The scores might also ignore the vastly different geopolitical roles played by the United States and the other parliamentary democracies.  As I have argued in some of my work on global stability, the United States has taken upon itself to provide the public goods of security and free trade.  Maintaining the military forces that stopped fascism and communism and now currently maintain peace among the great powers comes at a cost to the United States.  Keeping open the sea and air lanes of global commerce and even reducing its own barriers to enhance international trade also comes at a cost.  The parliamentary democracies of Europe, East Asia, and Latin America all benefit from the U.S.’s security and free trade areas without having to contribute much, if anything, to the expenses.  Their savings may well allow them to afford higher levels of liberty while the United States may have to accept a marginally lower level to guarantee it.  Libertarians, again, should prefer this world to the alternative.

This is not to say that a presidential system of constitutional government will work for everyone, everywhere.  As those familiar with the literature on political development know, Buckley is surely correct in describing the fate of presidential systems in Latin America and Asia.  Presidencies there can lend themselves to authoritarianism because of the dynamic that Buckley describes: the separation of power can induce government paralysis when immediate economic and social reform is needed; the people demand change, and executives take advantage of the instability to seize power.  These presidents then have something like popular legitimacy behind them, at least at first, before they turn their rule into a dictatorship – a sort of fall of the Roman Republic for the twenty-first century.

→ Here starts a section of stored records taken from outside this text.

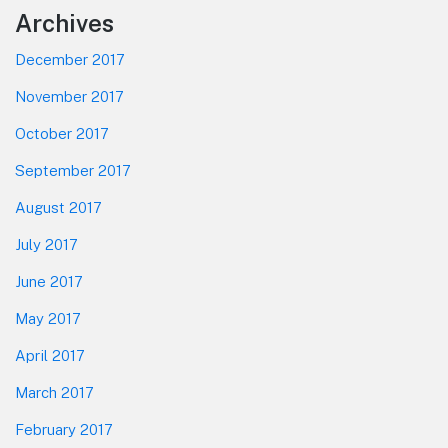
Footer
Archives
December 2017
November 2017
October 2017
September 2017
August 2017
July 2017
June 2017
May 2017
April 2017
March 2017
February 2017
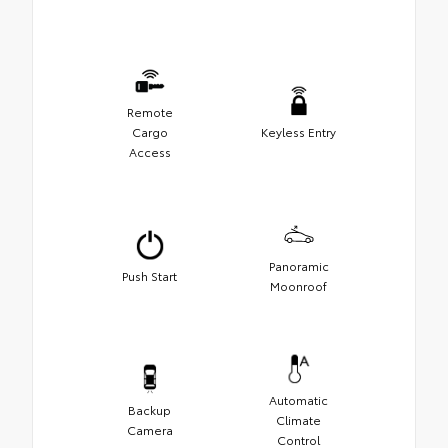
Remote
Cargo
Keyless Entry
Access
Panoramic
Push Start
Moonroof
Automatic
Backup
Climate
Camera
Control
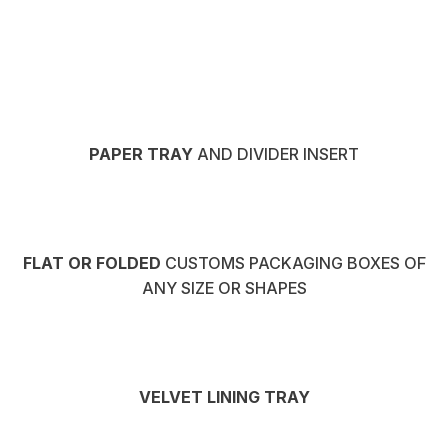
PAPER TRAY
AND DIVIDER INSERT
FLAT OR FOLDED
CUSTOMS PACKAGING BOXES OF
ANY SIZE OR SHAPES
VELVET LINING TRAY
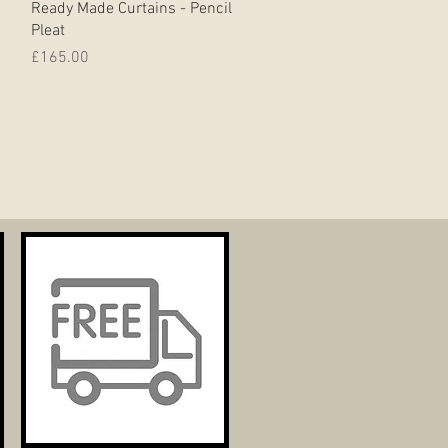
Ready Made Curtains - Pencil
Pleat
Price
£165.00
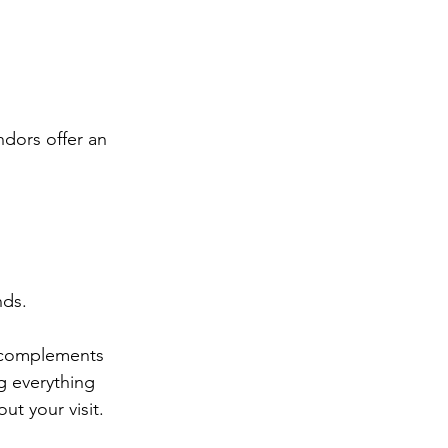
dors offer an 
nds.
at complements 
g everything 
ut your visit.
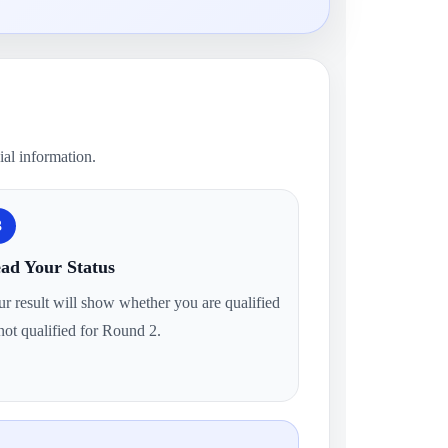
ial information.
3
ad Your Status
r result will show whether you are qualified
not qualified for Round 2.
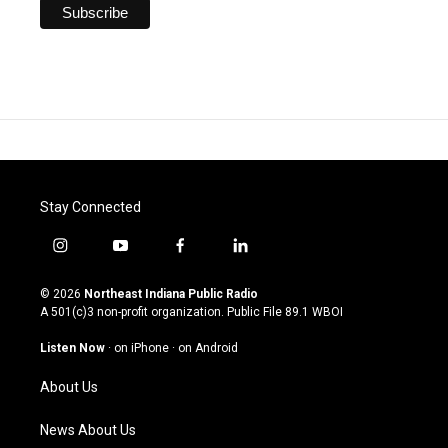
Stay Connected
i
y
f
l
n
o
a
i
s
u
c
n
© 2026
Northeast Indiana Public Radio
t
t
e
k
A 501(c)3 non-profit organization. Public File
89.1 WBOI
a
u
b
e
g
b
o
d
Listen Now
·
on iPhone
·
on Android
r
e
o
i
a
k
n
About Us
m
News About Us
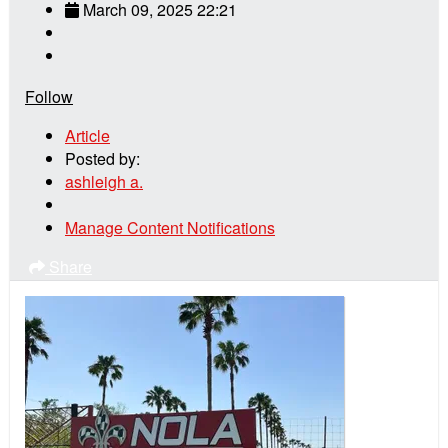
March 09, 2025 22:21
Follow
Article
Posted by:
ashleigh a.
Manage Content Notifications
Share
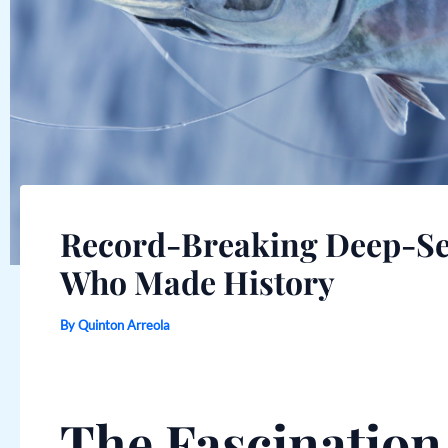
Record-Breaking Deep-Sea
Who Made History
By
Quinton Arreola
The Fascinatio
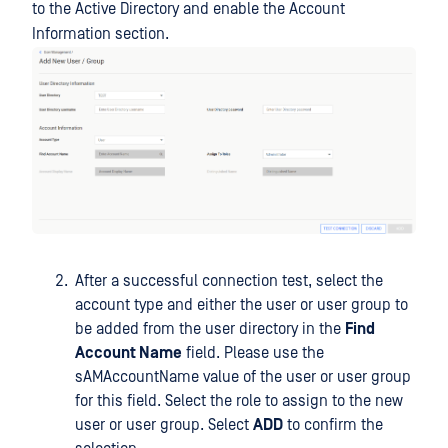
to the Active Directory and enable the Account
Information section.
After a successful connection test, select the
account type and either the user or user group to
be added from the user directory in the
Find
Account Name
field. Please use the
sAMAccountName value of the user or user group
for this field. Select the role to assign to the new
user or user group. Select
ADD
to confirm the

But, as Buckley reminds us in the title to his essay, America is Exceptional.  For all of its good or ills when transplanted abroad, the presidential system has never produced this cycle of instability and authoritarianism in the United States.  This record should not convince us to abandon the American Presidency, whatever the disagreements are that we may have with a current office-holder.  Both conservatives and libertarians should view any proposals for radical reform in government with a jaundiced eye.  Rather, we should ask what is the exceptional in America that has allowed a system to succeed here that fails elsewhere.